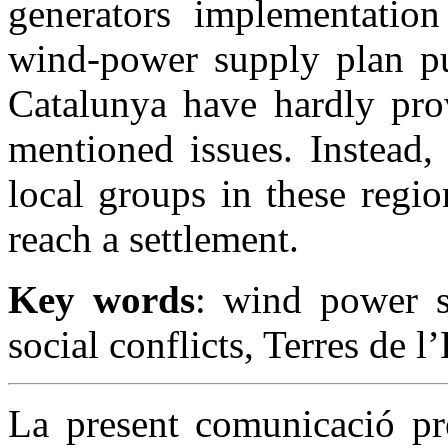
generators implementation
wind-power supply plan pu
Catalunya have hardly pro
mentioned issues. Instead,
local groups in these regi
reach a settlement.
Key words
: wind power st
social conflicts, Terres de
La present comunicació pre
____________________
Whenever the string "wind" occurs in a line of the entries above, copy that line.

wind-power supply plan pu
: wind power st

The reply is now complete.